=== RECORD EXCERPTS ===

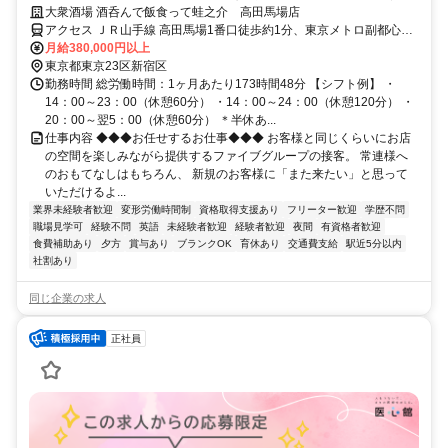
35歳以下限定＊全員面談
大衆酒場 酒呑んで飯食って蛙之介 高田馬場店
アクセス ＪＲ山手線 高田馬場1番口徒歩約1分、東京メトロ副都心線
西早稲田1番口徒歩約13分、西武新宿線 下落合（東京都）北口徒歩約
月給380,000円以上
13分
東京都東京23区新宿区
勤務時間 総労働時間：1ヶ月あたり173時間48分 【シフト例】 ・
14：00～23：00（休憩60分） ・14：00～24：00（休憩120分） ・
20：00～翌5：00（休憩60分） ＊半休あ...
仕事内容 ◆◆◆お任せするお仕事◆◆◆ お客様と同じくらいにお店
の空間を楽しみながら提供するファイブグループの接客。 常連様へ
のおもてなしはもちろん、 新規のお客様に「また来たい」と思って
いただけるよ...
業界未経験者歓迎
変形労働時間制
資格取得支援あり
フリーター歓迎
学歴不問
職場見学可
経験不問
英語
未経験者歓迎
経験者歓迎
夜間
有資格者歓迎
食費補助あり
夕方
賞与あり
ブランクOK
育休あり
交通費支給
駅近5分以内
社割あり
同じ企業の求人
正社員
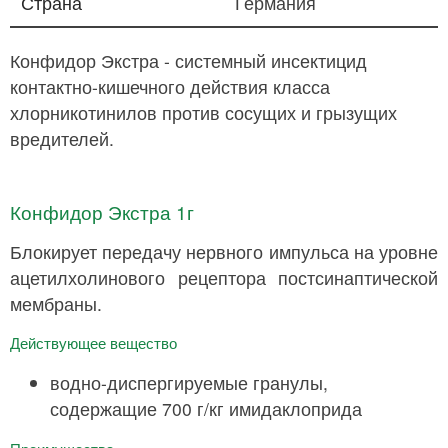
Страна
Германия
Конфидор Экстра - системный инсектицид
контактно-кишечного действия класса
хлорникотинилов против сосущих и грызущих
вредителей.
Конфидор Экстра 1г
Блокирует передачу нервного импульса на уровне
ацетилхолинового рецептора постсинаптической
мембраны.
Действующее вещество
водно-диспергируемые гранулы,
содержащие 700 г/кг имидаклоприда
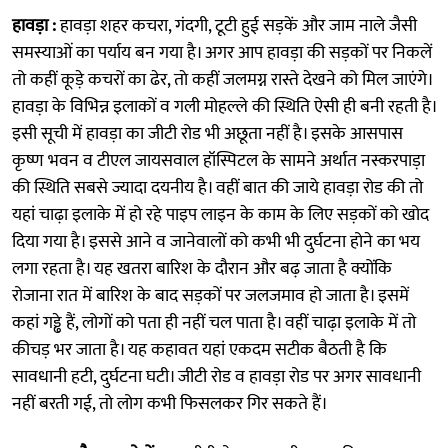
हावड़ा :
हावड़ा शहर कचरा, गंदगी, टूटी हुई सड़कें और जाम नाले जैसी
समस्याओं का पर्याय बन गया है। अगर आप हावड़ा की सड़कों पर निकलें
तो कहीं कूड़े कचरों का ढेर, ताे कहीं जलमग्न रास्ते देखने को मिल जाएंगे।
हावड़ा के विभिन्न इलाकों व गली मोहल्ले की स्थिति ऐसी ही बनी रहती है।
इसी सूची में हावड़ा का जीटी रोड भी अछूता नहीं है। इसके आसपास
कृष्ण भवन व टीएल जायसवाल हॉस्पिटल के सामने अर्थात नस्करपाड़ा
की स्थिति सबसे ज्यादा दयनीय है। वहीं बात की जाये हावड़ा रोड की तो
यहां चाढ़ा इलाके में हो रहे पाइप लाइन के काम के लिए सड़कों को खोद
दिया गया है। इससे आने व जानेवालों को कभी भी दुर्घटना होने का भय
लगा रहता है। यह खतरा बारिश के दौरान और बढ़ जाता है क्योंकि
रोजाना रात में बारिश के बाद सड़कों पर जलजमाव हो जाता है। इसमें
कहां गड्ढे हैं, लोगों को पता ही नहीं चल पाता है। वहीं चाढ़ा इलाके में तो
कीचड़ भर जाता है। यह कहावत यहां एकदम सटीक बैठती है कि
सावधानी हटी, दुर्घटना घटी। जीटी रोड व हावड़ा रोड पर अगर सावधानी
नहीं बरती गई, तो लोग कभी फिसलकर गिर सकते हैं।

===

#### AIM OF THE TASK:
Only the number should be given: how many lines in the data contain the string "Конфидор".

#### SOLUTION FOR THIS EXERCISE:
2